Immer mehr Stress auf der Arbeit

Lange Arbeitszeiten, hohe Flexibilität und wachsende berufliche Anforderungen setzen viele Menschen unter Druck – und oft gibt es dann auch noch Streit in der Beziehung.

Eigentlich war der Mann wegen seiner Beziehungsprobleme in die Beratung gekommen. Seine Freundin hatte ihn verlassen – aber ansonsten schien es dem Dreißigjährigen ganz gut zu gehen: Er war eloquent im Auftreten, gut aussehend, intelligent und mit besten Karriereaussichten als junger Assistenzarzt. Doch im Gespräch stellte sich heraus, dass er viel grundlegendere Probleme hatte als eine gescheiterte Liebe: „Er bekam nicht genügend Schlaf, konnte nicht mehr essen, kam kaum an die frische Luft“, erzählt Brigitte Meckler von der psychologischen Beratungsstelle des Evangelischen Regionalverbandes, „er war total am Ende.“ Die unmenschlichen Marathonschichten im Krankenhaus ließen ihm keine Zeit, zur Ruhe zu kommen oder auch nur seine körperlichen Grundbedürfnisse zu befriedigen.

Vielleicht ist das ein Extremfall, aber zunehmender Stress auf der Arbeit und die daraus folgenden privaten Probleme sind immer häufiger Thema in der Beratungsstelle, sagt Meckler. „Das ist ja auch kein Wunder: Es gibt immer mehr Arbeit, und die wird gleichzeitig auf immer weniger Schultern verteilt“. Das bringt nicht nur diejenigen in Schwierigkeiten, die arbeitslos werden, sondern auch die, die Arbeit haben: „Viele sehen die wachsende Belastung als individuelles Problem“, hat Meckler beobachtet, „und sie möchten nicht gerne darüber reden, denn das wäre ja so, als würden sie zugeben, nicht belastbar genug zu sein.“ So war es auch bei dem jungen Arzt – zum zweiten Beratungstermin kam er nicht mehr.

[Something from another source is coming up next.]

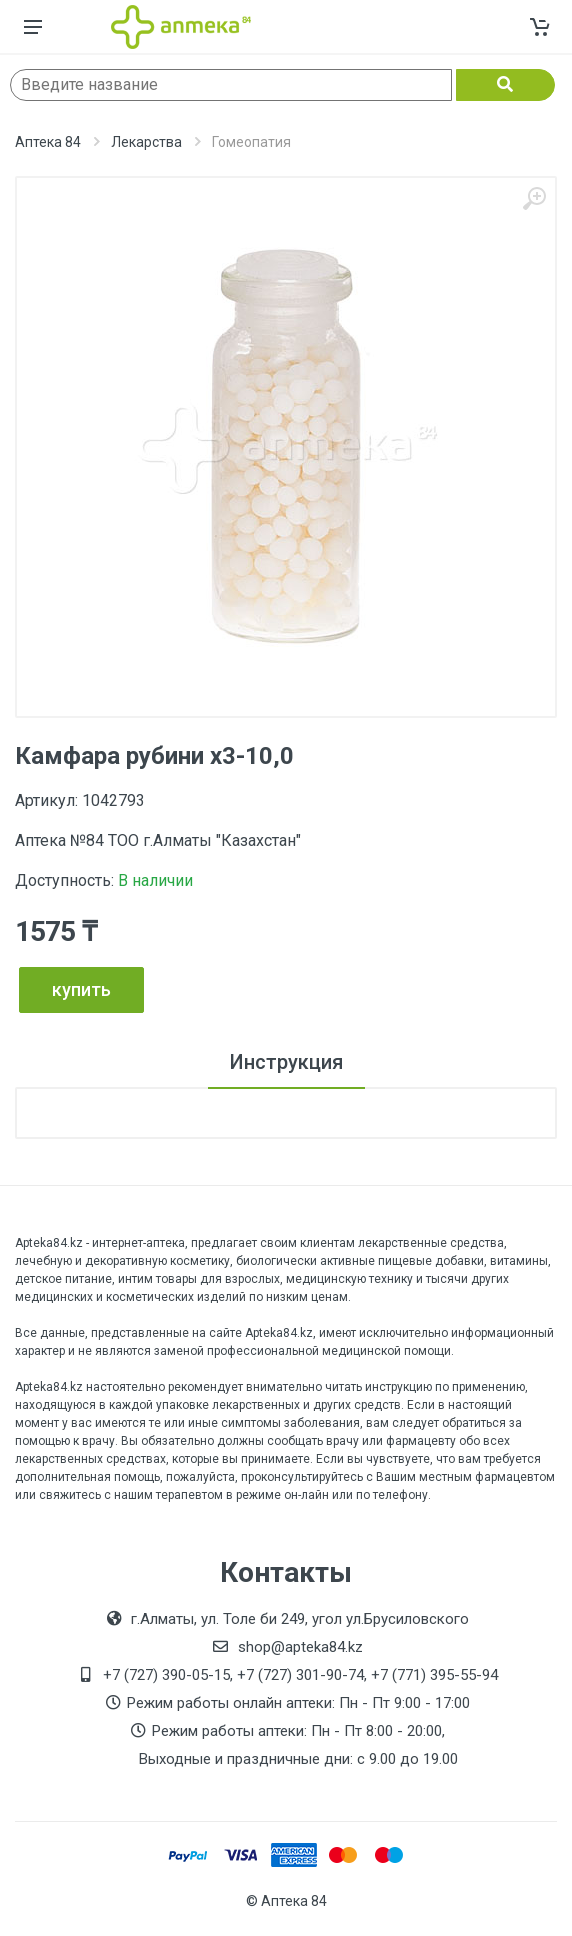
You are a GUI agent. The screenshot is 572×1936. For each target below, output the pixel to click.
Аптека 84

Meckler kann das sogar verstehen, denn anders als bei psychischen oder mentalen Problemen ist die Situation oft tatsächlich fast ausweglos. Wie etwa bei dem Mitarbeiter einer Beraterfirma, der von einem Tag auf den anderen von Frankfurt nach Berlin versetzt wurde. Wogegen seine Frau rebellierte. Denn die hatte die eigene Karriere für die Familie aufgegeben, zwei kleine Kinder waren da. Ihm zuliebe hatte sie alle Zelte abgebrochen und war nach Frankfurt gezogen, konnte mit Mühe Kindergartenplätze ergattern, neue Freundschaften knüpfen. Das Familienleben kochte auf Sparflamme, denn der Vater kam abends nur selten vor neun Uhr aus dem Büro. Und jetzt schon wieder ein Umzug? Das kam für sie nicht in Frage. Doch in seiner Firma war eine solche Weigerung kaum durchzusetzen: Flexibilität ist schließlich das Motto der Zeit, und wer nicht spurt, kann problemlos ersetzt werden.

Was kann man Menschen in einer solchen Situation raten? „Wichtig ist es, rechtzeitig miteinander zu verhandeln, bevor man berufliche Entscheidungen trifft, sich vorher klar zu machen, was in diesem Berufsfeld auf einen zukommt“, glaubt Meckler. Auch die Partnerinnen und Partner in die Entscheidung mit einzubeziehen. Denn ein Verzicht auf die nächste Karrierestufe bedeutet ja meist auch Verzicht auf Einkommen – und das betrifft dann ebenfalls die ganze Familie. Je bewusster man sich selbst und der Familie die Lage im Vorfeld klar gemacht hat, desto besser ist man auf die Konsequenzen vorbereitet, glaubt Meckler, und die Chancen stehen besser, den Weg dann auch gemeinsam zu gehen. Dabei kann es helfen, rechtzeitig professionelle Beratung in Anspruch zu nehmen – und nicht erst dann, wenn die Situation schon völlig verfahren ist.

Artikelinformationen

Beitrag von , veröffentlicht am 1. Juni 2003 in der Rubrik Lebenslagen, erschienen in der Ausgabe .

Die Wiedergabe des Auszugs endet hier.